Data listing
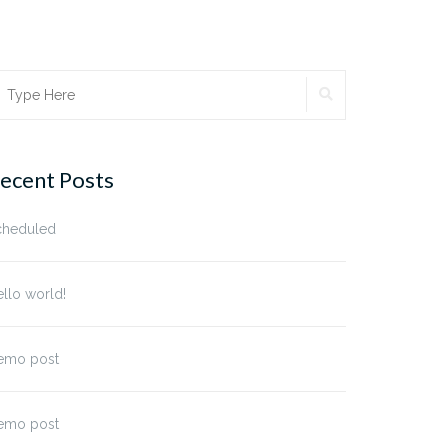
SEARCH
earch
r:
ecent Posts
cheduled
llo world!
emo post
emo post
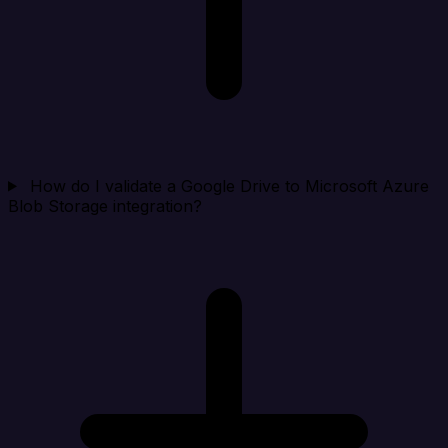
How do I validate a Google Drive to Microsoft Azure
Blob Storage integration?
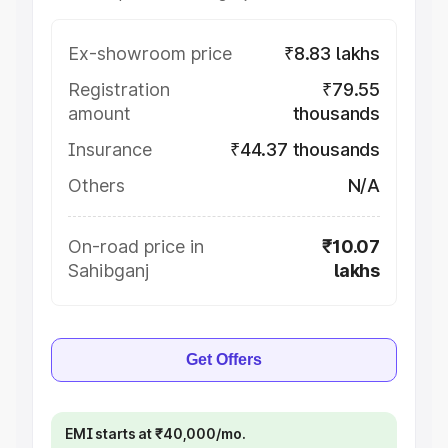
Ex-showroom price
₹8.83 lakhs
Registration
₹79.55
amount
thousands
Insurance
₹44.37 thousands
Others
N/A
On-road price in
₹10.07
Sahibganj
lakhs
Get Offers
EMI starts at ₹40,000/mo.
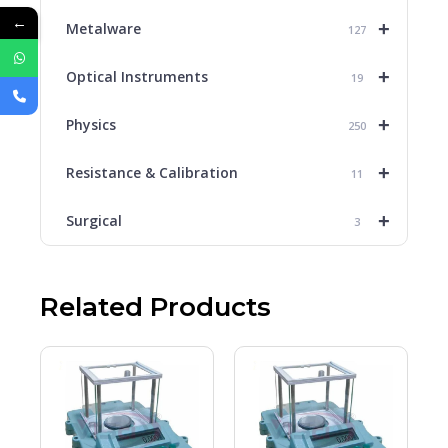
←
+
Metalware
127
+
Optical Instruments
19
+
Physics
250
+
Resistance & Calibration
11
+
Surgical
3
Related Products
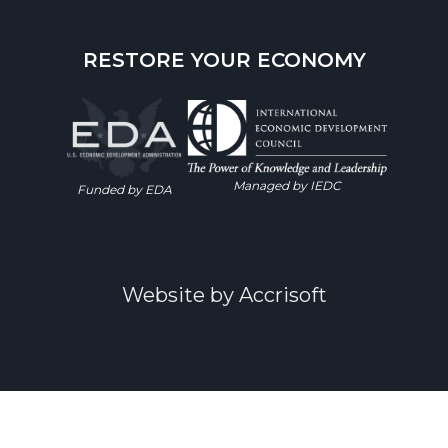
RESTORE YOUR ECONOMY
Managed by IEDC
Funded by EDA
Website by Accrisoft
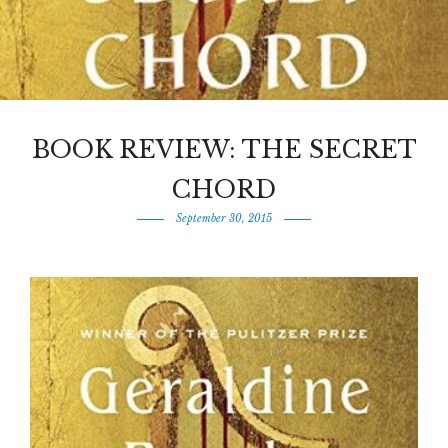
BOOK REVIEW: THE SECRET
CHORD
September 30, 2015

Directions for this task
Repeat nothing but the lines from the one containing "EMI starts at ₹40,000/mo." through the end of the entries, exactly, and skip the pictures.

Your solution
EMI starts at ₹40,000/mo.
←
+
Metalware
127
+
Optical Instruments
19
+
Physics
250
+
Resistance & Calibration
11
+
Surgical
3
Related Products
RESTORE YOUR ECONOMY
Managed by IEDC
Funded by EDA
Website by Accrisoft
BOOK REVIEW: THE SECRET
CHORD
September 30, 2015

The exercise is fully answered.